CS598CXZ Advanced Topics in Information Retrieval (Fall 2014)

Instructor: ChengXiang Zhai

| Home | Basic Information | Schedule |
| Readings | Assignments | Project | Resources |




Readings


Note: In general, the lecture slides are the best "definition" of the core contents -- the contents to be tested in the midterm. That is, you are expected to understand all the major points, models, and techniques that we have discussed in the class; anything beyond the slides can be regarded as optional. Thus, all the lecture slides are required readings.

Required Readings

  1. V. Bush, As we may think, 1945 .

    This is truly a classic paper. Read it to appreciate Bush's great vision more than 6 decades ago, which still has NOT yet completely realized today. As a minimum, read everything starting from section 6.

  2. IR History

    This is a concise and complete review of the history of IR research up to 2010. It gives an excellent historical view of some of the most important major ideas and techniques and their application impact. Read the whole article without worrying about understanding all the details.

  3. A. Singhal, Modern Information Retrieval: A Brief Overview, In IEEE Data Engineering Bulletin 24(4), pages 35-43, 2001. (Error)
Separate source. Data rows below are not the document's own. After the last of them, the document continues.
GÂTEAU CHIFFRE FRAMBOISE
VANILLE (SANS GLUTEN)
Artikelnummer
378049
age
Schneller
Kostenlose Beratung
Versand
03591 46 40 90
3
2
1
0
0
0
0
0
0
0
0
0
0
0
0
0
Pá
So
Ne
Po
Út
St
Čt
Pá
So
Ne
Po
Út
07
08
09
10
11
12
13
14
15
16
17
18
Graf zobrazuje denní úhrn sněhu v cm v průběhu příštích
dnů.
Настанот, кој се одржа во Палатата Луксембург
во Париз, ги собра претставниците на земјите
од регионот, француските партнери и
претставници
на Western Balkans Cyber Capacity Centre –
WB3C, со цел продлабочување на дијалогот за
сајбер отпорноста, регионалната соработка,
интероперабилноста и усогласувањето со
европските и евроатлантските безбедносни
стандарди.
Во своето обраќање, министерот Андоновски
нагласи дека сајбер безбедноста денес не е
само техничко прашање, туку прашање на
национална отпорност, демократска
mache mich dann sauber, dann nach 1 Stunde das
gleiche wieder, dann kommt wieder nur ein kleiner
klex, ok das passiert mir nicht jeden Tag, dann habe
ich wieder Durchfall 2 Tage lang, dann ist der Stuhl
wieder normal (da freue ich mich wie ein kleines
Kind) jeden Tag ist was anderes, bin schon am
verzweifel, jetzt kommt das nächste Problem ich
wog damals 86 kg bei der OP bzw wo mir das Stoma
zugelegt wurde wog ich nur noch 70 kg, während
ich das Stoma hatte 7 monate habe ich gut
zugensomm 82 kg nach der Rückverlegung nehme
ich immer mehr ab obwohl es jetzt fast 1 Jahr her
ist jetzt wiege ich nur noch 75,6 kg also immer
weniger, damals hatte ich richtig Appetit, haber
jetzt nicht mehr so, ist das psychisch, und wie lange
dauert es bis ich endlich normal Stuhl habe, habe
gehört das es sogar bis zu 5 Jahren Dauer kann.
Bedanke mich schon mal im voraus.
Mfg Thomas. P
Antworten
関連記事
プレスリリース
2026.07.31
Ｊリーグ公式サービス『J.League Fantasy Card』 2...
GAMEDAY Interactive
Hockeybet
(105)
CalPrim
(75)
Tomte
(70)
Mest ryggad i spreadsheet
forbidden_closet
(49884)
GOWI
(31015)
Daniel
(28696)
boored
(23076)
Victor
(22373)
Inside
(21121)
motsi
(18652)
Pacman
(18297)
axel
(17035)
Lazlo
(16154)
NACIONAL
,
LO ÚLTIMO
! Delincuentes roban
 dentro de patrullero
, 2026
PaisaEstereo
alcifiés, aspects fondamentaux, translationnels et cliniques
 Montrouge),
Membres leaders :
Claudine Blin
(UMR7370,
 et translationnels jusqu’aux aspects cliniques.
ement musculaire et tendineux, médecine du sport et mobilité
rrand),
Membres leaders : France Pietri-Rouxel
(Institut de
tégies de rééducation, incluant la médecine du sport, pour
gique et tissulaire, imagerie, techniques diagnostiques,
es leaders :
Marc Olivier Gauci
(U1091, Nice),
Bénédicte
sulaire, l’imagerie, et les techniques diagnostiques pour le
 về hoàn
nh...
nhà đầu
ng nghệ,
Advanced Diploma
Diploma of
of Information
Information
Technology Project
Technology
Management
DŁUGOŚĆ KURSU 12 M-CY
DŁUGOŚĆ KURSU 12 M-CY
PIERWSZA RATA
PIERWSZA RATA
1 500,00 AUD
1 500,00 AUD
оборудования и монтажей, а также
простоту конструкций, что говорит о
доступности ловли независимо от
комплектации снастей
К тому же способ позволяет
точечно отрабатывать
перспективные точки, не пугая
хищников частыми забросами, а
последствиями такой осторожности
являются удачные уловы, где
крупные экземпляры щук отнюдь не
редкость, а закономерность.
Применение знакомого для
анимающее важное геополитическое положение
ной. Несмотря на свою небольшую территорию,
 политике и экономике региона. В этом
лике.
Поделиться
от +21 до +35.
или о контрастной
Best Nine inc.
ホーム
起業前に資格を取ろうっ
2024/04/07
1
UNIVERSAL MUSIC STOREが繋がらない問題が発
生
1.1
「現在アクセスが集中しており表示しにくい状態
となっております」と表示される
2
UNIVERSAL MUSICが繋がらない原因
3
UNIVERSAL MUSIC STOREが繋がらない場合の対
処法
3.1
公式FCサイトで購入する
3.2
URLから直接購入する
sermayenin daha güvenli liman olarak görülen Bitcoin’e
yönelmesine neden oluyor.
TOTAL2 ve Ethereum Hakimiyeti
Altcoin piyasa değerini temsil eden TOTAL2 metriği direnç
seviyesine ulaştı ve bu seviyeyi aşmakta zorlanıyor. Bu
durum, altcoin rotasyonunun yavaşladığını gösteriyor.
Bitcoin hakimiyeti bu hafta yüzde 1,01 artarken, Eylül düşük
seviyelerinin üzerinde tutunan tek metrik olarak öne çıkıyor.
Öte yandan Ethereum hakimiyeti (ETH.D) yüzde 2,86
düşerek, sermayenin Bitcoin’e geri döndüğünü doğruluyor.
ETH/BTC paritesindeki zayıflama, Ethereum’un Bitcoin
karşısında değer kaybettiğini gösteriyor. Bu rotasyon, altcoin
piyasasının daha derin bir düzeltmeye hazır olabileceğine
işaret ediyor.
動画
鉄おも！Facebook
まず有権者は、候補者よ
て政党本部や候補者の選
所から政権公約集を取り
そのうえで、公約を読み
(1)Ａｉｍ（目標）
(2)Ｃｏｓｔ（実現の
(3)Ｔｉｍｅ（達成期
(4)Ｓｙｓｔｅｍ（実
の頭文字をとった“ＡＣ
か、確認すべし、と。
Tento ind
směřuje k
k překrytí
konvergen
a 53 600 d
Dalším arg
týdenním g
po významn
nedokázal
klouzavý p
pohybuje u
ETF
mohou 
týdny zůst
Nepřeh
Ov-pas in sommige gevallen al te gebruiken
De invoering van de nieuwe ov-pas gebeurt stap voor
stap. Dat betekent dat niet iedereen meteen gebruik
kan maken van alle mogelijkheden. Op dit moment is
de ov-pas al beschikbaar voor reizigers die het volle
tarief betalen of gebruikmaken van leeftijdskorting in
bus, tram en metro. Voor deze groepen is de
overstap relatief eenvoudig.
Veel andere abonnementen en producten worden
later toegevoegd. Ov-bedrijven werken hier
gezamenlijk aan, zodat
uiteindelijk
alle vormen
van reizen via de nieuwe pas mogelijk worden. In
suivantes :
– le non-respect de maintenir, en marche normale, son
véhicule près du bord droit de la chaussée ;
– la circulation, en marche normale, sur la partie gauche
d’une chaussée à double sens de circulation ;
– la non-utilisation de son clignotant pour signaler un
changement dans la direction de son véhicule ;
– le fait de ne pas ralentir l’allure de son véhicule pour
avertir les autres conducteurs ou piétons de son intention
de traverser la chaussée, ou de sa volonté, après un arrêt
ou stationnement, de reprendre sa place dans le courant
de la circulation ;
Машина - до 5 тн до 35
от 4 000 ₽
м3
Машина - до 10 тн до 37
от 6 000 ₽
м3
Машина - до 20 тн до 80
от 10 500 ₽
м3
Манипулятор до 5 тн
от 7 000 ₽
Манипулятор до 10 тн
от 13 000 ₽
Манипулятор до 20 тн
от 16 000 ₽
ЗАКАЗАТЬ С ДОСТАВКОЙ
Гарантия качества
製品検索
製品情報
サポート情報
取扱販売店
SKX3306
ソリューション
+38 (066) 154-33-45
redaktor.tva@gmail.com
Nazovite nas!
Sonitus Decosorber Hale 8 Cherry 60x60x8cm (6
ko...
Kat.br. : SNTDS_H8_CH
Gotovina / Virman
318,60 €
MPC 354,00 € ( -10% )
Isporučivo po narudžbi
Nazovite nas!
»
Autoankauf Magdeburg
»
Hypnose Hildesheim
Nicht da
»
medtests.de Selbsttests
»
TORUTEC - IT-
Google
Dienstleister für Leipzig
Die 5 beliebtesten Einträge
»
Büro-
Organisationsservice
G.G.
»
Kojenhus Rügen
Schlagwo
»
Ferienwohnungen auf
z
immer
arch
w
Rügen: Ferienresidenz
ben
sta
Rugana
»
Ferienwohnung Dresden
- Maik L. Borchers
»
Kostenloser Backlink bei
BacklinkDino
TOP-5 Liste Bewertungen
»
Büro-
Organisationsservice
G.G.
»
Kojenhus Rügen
    This is an excellent overview paper of IR (up to 2001 obviously) slightly biased toward empirically effective techniques. Your goal of reading it is to know about the general history of IR and a summary of IR techniques from empirical perspective. Read the whole paper.

  4. Rosenfeld's notes (estimation and information theory)

    The goal of reading these notes is to know about some basic concepts in probability, statistics, and information theory. You should read at least Section 3 of the estimation note and all of the information theory note except for section 1.1.6. You should fully understand the derivation of the maximum likelihood estimate for the binomial distribution, and most of the contents in the information theory notes. If you can't understand these, you may want to read relevant discussions in a textbook on probability and statistics, and a book on information theory. Any book on these topics should be sufficient.

  5. [Singhal et al. 96]

    This is a good example of an empirical exploration of retrieval models. Read the entire paper to understand how the pivoted length normalization formulas was derived through experimental study. Read the whole paper.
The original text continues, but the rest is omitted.